Results:  Including 306 whole blood and 218 plasma (122 whole blood/ plasma pairs), 402 patient samples underwent both gold standard and FPT. By gold standard, 39 of the 402 (9.7%) patients had detectable viral loads (>500 copies/mL). Whole blood yielded 4 false negative results (all <2000 copies/mL) and 64 false positives (median 1002 copies/mL; range 510 to 3510). Whole blood had a sensitivity, specificity, positive predictive value, and negative predictive value of 0.86 (0.67 to 0.96), 0.77 (0.71 to 0.81), 0.27 (0.18 to 0.46), and 0.98 (0.95 to 1.00), respectively. McNemar’s test showed a significant difference between gold standard and whole blood. Plasma yielded 1 false positive (593 copies/mL) and no false negative results. Sensitivity, specificity, positive predictive value, and negative predictive values for plasma were 1.00 (0.84 to 1.00), 0.99 (0.97 to 1.00), 0.95 (0.77 to 1.00), and 1.00 (0.77 to 1.00), respectively. McNemar’s test showed no significant difference between plasma and gold standard. Bland Altman plots confirmed the high number of low-level false positives for whole blood, but demonstrated that there is good agreement between whole blood and gold standard and plasma and gold standard for high (>5000 copies/mL) viral loads (within 2 SD).
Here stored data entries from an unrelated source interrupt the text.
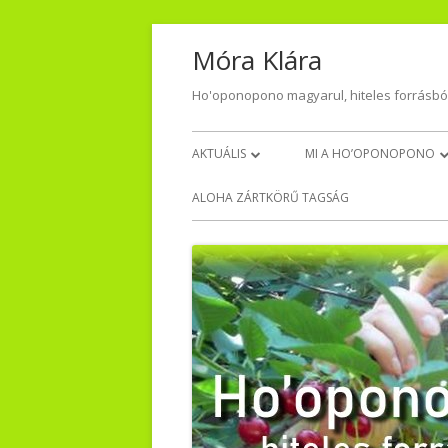
Skip
Móra Klára
to
content
Ho'oponopono magyarul, hiteles forrásbó
Primary
AKTUÁLIS
MI A HO’OPONOPONO
Menu
NAPI HÁLA
VISSZAJELZÉSEK – TŐLET
ALOHA ZÁRTKÖRŰ TAGSÁG
VIDEO-AUDIO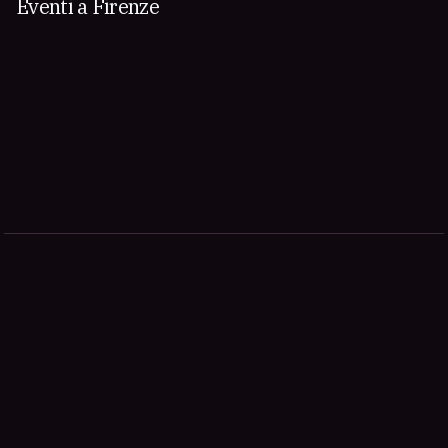
Eventi a Firenze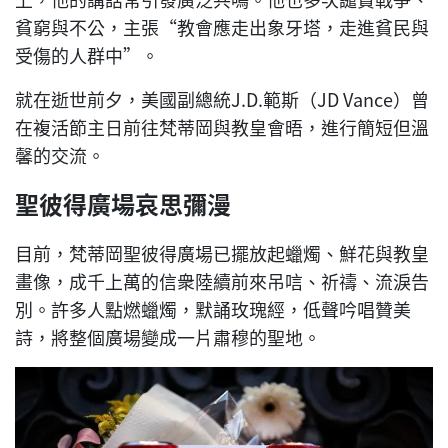
貧窮與不公，主張“教會應走出象牙塔，走進貧民與
受傷的人群中”。
就在逝世前夕，美國副總統J.D.範斯（JD Vance）曾
在複活節主日前往梵蒂岡與教皇會晤，進行簡短但溫
馨的交流。
聖彼得廣場哀思彌漫
目前，梵蒂岡聖彼得廣場已擺放起蠟燭、鮮花與教皇
畫像，成千上萬的信衆陸續前來吊唁、祈禱、流淚告
別。許多人點燃蠟燭，默誦玫瑰經，低聲吟唱贊美
詩，將整個廣場變成一片肅穆的聖地。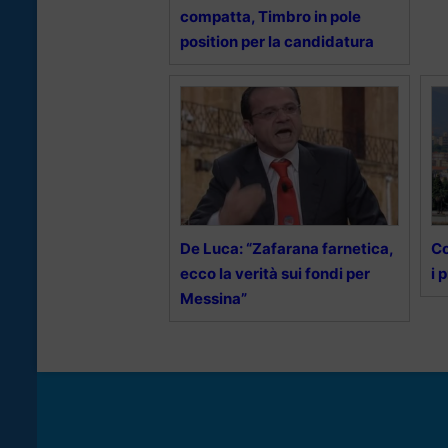
compatta, Timbro in pole
position per la candidatura
De Luca: “Zafarana farnetica,
Co
ecco la verità sui fondi per
i 
Messina”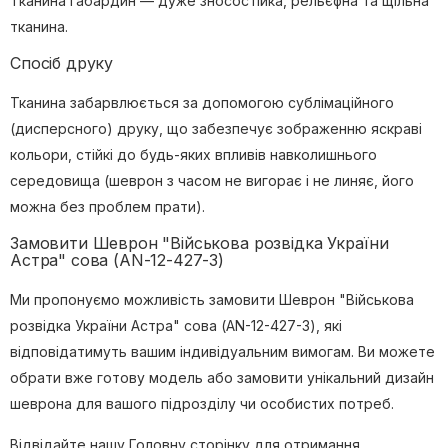
Тканина габардин — дуже зносостійка, рельєфна та щільна
тканина.
Спосіб друку
Тканина забарвлюється за допомогою сублімаційного
(дисперсного) друку, що забезпечує зображенню яскраві
кольори, стійкі до будь-яких впливів навколишнього
середовища (шеврон з часом не вигорає і не линяє, його
можна без проблем прати).
Замовити Шеврон "Військова розвідка України
Астра" сова (AN-12-427-3)
Ми пропонуємо можливість замовити Шеврон "Військова
розвідка України Астра" сова (AN-12-427-3), які
відповідатимуть вашим індивідуальним вимогам. Ви можете
обрати вже готову модель або замовити унікальний дизайн
шеврона для вашого підрозділу чи особистих потреб.
Відвідайте нашу
Головну сторінку
для отримання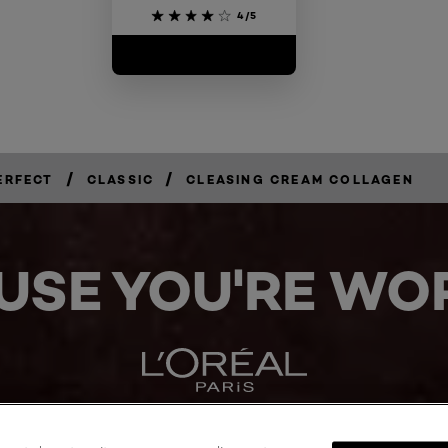
4/5
/
/
ERFECT
CLASSIC
CLEASING CREAM COLLAGEN
USE YOU'RE WOR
Conclusions:  FPT of plasma specimens for RNA RT-PCR may provide a practical means of monitoring the viral loads of Africans taking ART. FPT using whole blood would not require venesection or centrifuge equipment. Unfortunately whole blood is associated with a high false positive rate. This may be due to the detection of cell-associated HIV DNA by the RT-PCR assays.